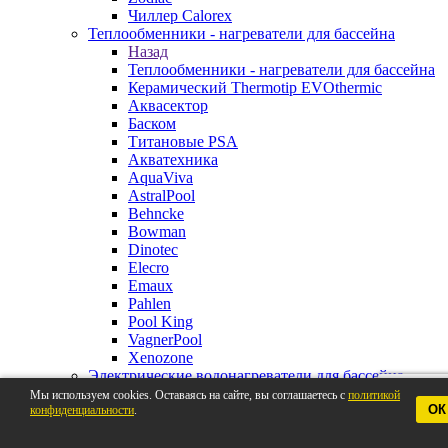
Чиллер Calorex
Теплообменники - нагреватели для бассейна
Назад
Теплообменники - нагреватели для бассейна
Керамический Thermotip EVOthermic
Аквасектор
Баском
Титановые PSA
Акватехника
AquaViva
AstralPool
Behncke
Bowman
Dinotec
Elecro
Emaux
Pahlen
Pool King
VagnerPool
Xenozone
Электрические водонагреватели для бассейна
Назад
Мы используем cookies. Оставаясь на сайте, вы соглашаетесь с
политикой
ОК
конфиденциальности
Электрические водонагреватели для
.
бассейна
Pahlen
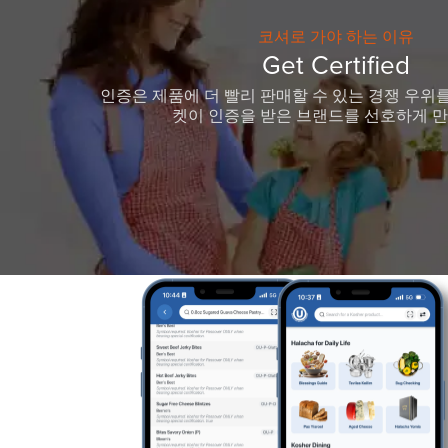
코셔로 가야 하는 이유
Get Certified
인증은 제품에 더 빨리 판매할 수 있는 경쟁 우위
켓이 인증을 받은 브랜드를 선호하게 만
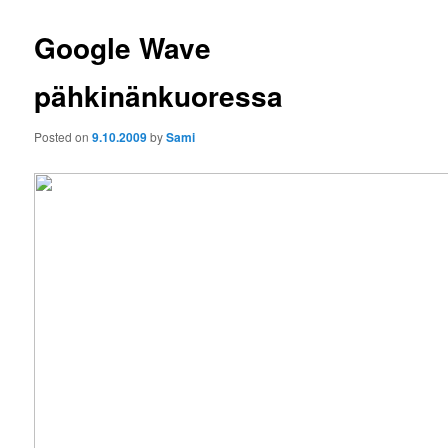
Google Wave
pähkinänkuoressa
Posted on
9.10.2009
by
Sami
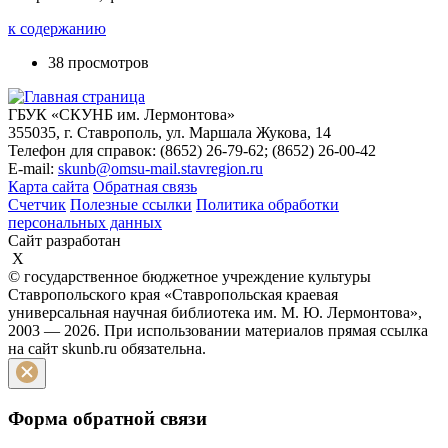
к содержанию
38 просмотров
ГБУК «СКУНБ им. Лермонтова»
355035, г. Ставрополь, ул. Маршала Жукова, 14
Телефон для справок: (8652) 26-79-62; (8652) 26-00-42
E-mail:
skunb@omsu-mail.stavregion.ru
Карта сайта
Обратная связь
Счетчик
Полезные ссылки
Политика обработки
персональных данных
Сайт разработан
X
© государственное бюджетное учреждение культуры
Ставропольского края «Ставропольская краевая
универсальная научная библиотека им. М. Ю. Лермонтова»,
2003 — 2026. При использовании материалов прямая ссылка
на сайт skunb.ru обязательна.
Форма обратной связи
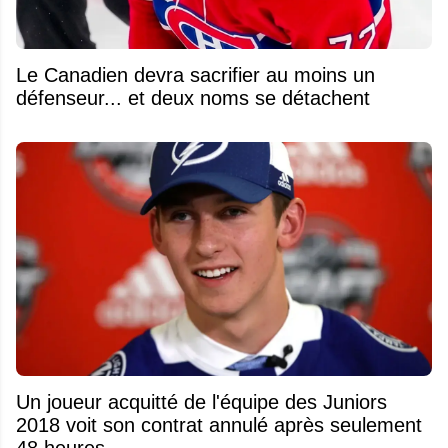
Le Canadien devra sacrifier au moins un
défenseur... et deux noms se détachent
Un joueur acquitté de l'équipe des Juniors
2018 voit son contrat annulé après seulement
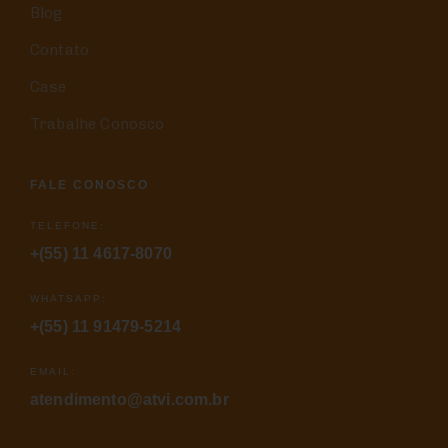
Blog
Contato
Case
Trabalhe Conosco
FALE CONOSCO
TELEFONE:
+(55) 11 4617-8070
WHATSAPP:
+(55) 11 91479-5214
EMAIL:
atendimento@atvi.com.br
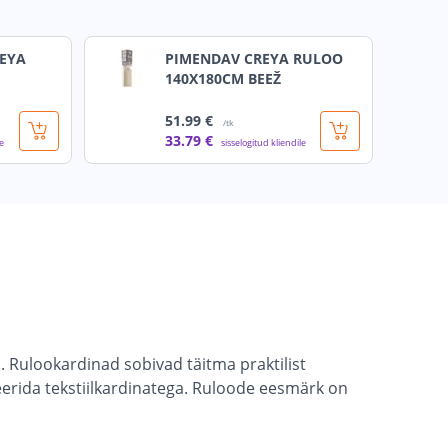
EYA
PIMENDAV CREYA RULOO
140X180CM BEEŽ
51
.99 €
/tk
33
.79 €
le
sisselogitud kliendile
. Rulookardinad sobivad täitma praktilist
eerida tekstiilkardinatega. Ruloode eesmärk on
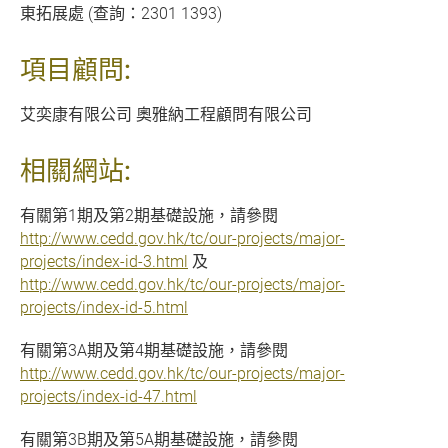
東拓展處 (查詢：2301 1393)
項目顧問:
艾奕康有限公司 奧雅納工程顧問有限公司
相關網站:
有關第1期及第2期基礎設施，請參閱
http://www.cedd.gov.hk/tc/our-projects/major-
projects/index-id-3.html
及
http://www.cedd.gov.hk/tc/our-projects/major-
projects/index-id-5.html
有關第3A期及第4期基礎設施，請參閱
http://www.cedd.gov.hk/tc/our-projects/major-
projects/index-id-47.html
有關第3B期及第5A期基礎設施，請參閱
######
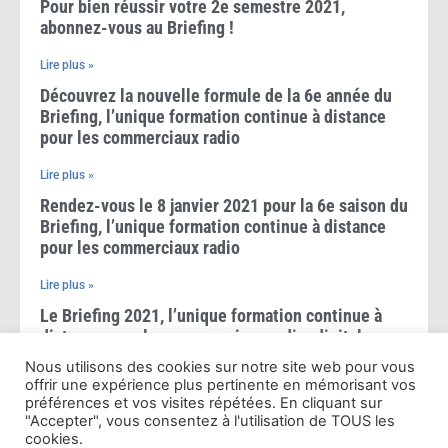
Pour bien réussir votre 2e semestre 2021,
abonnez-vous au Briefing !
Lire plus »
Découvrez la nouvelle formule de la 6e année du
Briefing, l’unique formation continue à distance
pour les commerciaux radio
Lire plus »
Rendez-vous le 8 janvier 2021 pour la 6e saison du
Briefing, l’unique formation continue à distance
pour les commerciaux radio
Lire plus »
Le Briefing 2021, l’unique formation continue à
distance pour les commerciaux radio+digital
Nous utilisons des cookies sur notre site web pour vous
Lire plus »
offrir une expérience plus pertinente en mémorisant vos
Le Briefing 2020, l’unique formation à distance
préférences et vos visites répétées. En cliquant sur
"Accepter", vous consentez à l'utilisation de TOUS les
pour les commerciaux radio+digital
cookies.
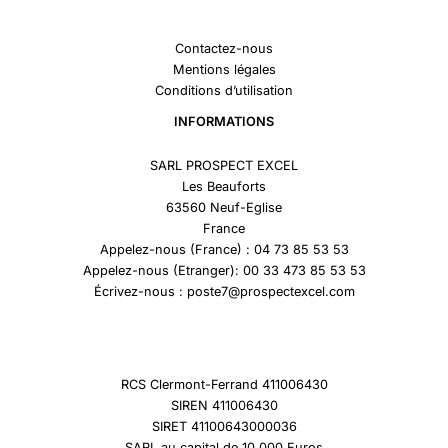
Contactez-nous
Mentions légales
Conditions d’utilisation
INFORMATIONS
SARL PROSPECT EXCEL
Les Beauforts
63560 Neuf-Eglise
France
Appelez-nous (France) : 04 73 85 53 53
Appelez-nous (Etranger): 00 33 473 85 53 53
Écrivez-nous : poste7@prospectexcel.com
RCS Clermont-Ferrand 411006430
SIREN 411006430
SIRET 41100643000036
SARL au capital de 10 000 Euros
######
A verbatim transcription is needed of the lines above, starting at the line with "Conditions d’utilisation" and ending at the line with "SARL au capital de 10 000 Euros", both included, and of nothing else.

(THE COMPLETED TASK)
Conditions d’utilisation
INFORMATIONS
SARL PROSPECT EXCEL
Les Beauforts
63560 Neuf-Eglise
France
Appelez-nous (France) : 04 73 85 53 53
Appelez-nous (Etranger): 00 33 473 85 53 53
Écrivez-nous : poste7@prospectexcel.com
RCS Clermont-Ferrand 411006430
SIREN 411006430
SIRET 41100643000036
SARL au capital de 10 000 Euros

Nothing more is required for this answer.